Yes, I know it is somewhat overused, but that is exactly where I am right now. You see, a few months back a builder we had worked with in the past came in and did a bid on updating the bathrooms and doing an overhaul on our kitchen. The design they did was gorgeous but involved a LOT of tearing up and reconstructing. And, the price tag was more than we paid for the house a little over 20 years ago. Well, let's just say we started thinking, which I know is dangerous, and wondered if we should take a different approach.
We live on the far north side of a large metropolitan area. Our son and his family (translated- two of our grandchildren!) live on the far south side. I am fortunate to be able to take care of the children for a number of weeks during the school year but the commute is long...over an hour one way when the traffic is good, and it rarely is.

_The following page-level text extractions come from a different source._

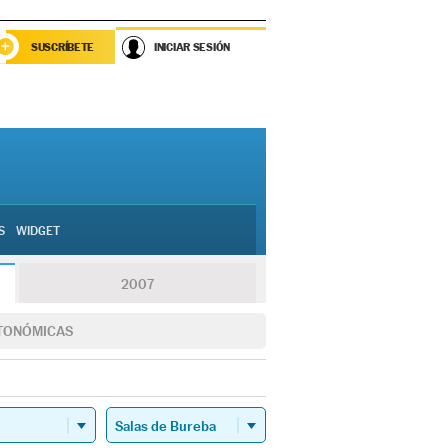
SUSCRÍBETE
INICIAR SESIÓN
S
WIDGET
2007
TONÓMICAS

Soooo... we decided to downsize, sell this place and move to the south side. If you are a stitcher you know where this is heading! Yep. I need to go through my stash and carefully think about what I want to keep.
Over the years I have cleared out my sewing room. I've gone through magazines, kits, fabric, etc., but I still seem to have a lot of things hanging out in that room. Things I couldn't possibly finish should I live to be 150 years old! How do I do this? How would you do it?

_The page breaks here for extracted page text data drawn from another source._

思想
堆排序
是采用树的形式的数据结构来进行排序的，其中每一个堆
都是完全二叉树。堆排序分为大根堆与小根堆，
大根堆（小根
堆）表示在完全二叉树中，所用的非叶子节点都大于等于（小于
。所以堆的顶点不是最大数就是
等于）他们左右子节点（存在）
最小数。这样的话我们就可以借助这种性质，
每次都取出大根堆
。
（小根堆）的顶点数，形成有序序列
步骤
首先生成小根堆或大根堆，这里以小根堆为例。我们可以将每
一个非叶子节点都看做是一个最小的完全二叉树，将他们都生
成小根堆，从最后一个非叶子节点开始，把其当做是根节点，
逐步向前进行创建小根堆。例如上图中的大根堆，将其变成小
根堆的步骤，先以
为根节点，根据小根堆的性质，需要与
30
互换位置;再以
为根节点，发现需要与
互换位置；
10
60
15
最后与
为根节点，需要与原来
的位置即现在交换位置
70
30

I started first by taking a long hard look at my magazine collections. Recently several publishers have offered back issues in digital form. Just Cross Stitch has a 10 year collection on one CD, and it includes the ornament issues. I purchased the CD and have now cleared up quite a bit of shelf space.
I also did this for my Piecework collection. They don't offer as many issues on one CD, but it is still a great space saver.
The one magazine that is available in digital form that I can't bring myself to replace is Sampler and Antique Needlework. I really enjoy flipping through those and reading the articles and doing it on a laptop just isn't the same.
I then went through the remaining magazines and (now don't hyperventilate!) ripped out the projects I really saw myself doing one day and then I recycled the rest of the magazine. I purchased those plastic sleeve protectors, placed one project facing the front and one facing the back, and put the sheets in a three ring binder. I have a binder for Quilting, Hardanger, Tatting, Needlework. I also have one that includes a variety of interesting articles I want to read or refer to later on.
I did save some complete issues, but this process cleared out a lot of shelf space and that translates into not needing to box and move them later!
I still have a lot of cleaning out to do. The home is being built and we won't move until late April or early May. Still, it's a large task. Hopefully this downsizing process will help me focus on what I truly want to spend my time stitching on.